(Source data)
-- Opening Marker --

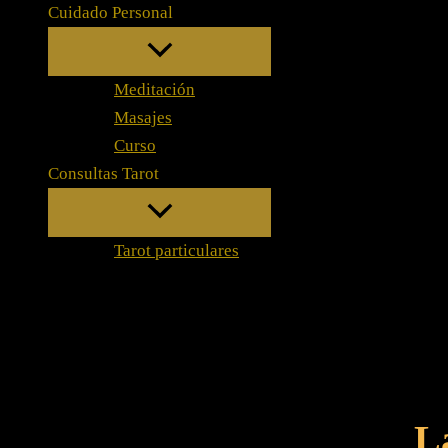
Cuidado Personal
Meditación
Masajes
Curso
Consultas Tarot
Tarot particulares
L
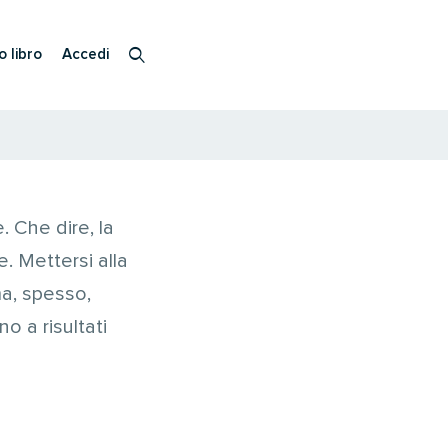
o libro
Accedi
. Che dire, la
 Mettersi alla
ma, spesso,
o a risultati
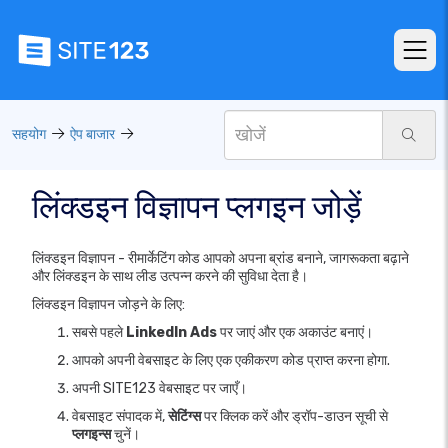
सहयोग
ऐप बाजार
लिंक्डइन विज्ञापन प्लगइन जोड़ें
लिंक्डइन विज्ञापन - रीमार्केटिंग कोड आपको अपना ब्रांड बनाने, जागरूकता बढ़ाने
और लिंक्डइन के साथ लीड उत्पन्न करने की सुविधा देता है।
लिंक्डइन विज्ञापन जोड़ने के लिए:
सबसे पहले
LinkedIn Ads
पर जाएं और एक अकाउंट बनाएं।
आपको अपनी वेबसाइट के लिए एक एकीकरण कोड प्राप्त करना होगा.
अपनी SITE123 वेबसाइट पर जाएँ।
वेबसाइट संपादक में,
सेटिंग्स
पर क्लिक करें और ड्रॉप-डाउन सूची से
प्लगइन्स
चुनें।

-- Closing Marker --

• [ACTION ITEM]: Taking the entries above, copy word for word the lines from the one with "Mettersi alla" up to and including the one with "पर जाएं और एक अकाउंट बनाएं।", without any picture.

• [ANSWER SPACE]:
 Mettersi alla
ma, spesso,
o a risultati
सहयोग
ऐप बाजार
लिंक्डइन विज्ञापन प्लगइन जोड़ें
लिंक्डइन विज्ञापन - रीमार्केटिंग कोड आपको अपना ब्रांड बनाने, जागरूकता बढ़ाने
और लिंक्डइन के साथ लीड उत्पन्न करने की सुविधा देता है।
लिंक्डइन विज्ञापन जोड़ने के लिए:
सबसे पहले
LinkedIn Ads
पर जाएं और एक अकाउंट बनाएं।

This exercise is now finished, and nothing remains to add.